##### LISTED ENTRIES #####
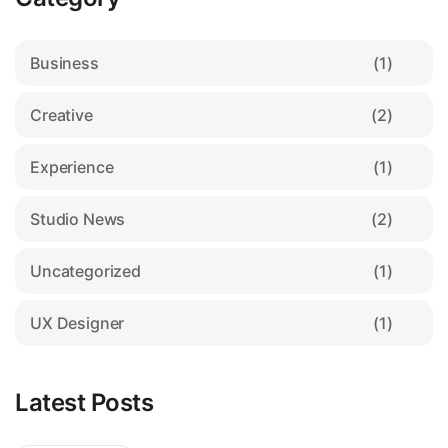
Business
(1)
Creative
(2)
Experience
(1)
Studio News
(2)
Uncategorized
(1)
UX Designer
(1)
Latest Posts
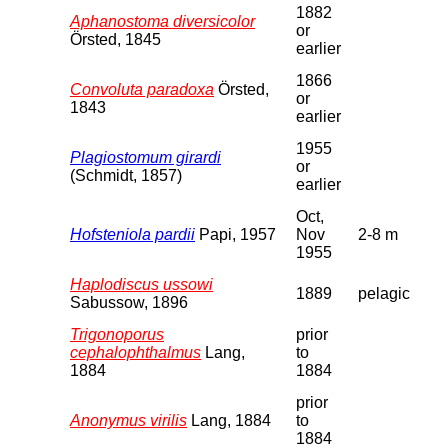
1882
Aphanostoma diversicolor
or
Örsted, 1845
earlier
1866
Convoluta paradoxa
Örsted,
or
1843
earlier
1955
Plagiostomum girardi
or
(Schmidt, 1857)
earlier
Oct,
Hofsteniola pardii
Papi, 1957
Nov
2-8 m
1955
Haplodiscus ussowi
1889
pelagic
Sabussow, 1896
Trigonoporus
prior
cephalophthalmus
Lang,
to
1884
1884
prior
Anonymus virilis
Lang, 1884
to
1884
#####
» WHAT TO WORK ON:
Without the pictures, write out the entire listing exactly.

» RESPONSE TO THIS TASK:
Business
(1)
Creative
(2)
Experience
(1)
Studio News
(2)
Uncategorized
(1)
UX Designer
(1)
Latest Posts
1882
Aphanostoma diversicolor
or
Örsted, 1845
earlier
1866
Convoluta paradoxa
Örsted,
or
1843
earlier
1955
Plagiostomum girardi
or
(Schmidt, 1857)
earlier
Oct,
Hofsteniola pardii
Papi, 1957
Nov
2-8 m
1955
Haplodiscus ussowi
1889
pelagic
Sabussow, 1896
Trigonoporus
prior
cephalophthalmus
Lang,
to
1884
1884
prior
Anonymus virilis
Lang, 1884
to
1884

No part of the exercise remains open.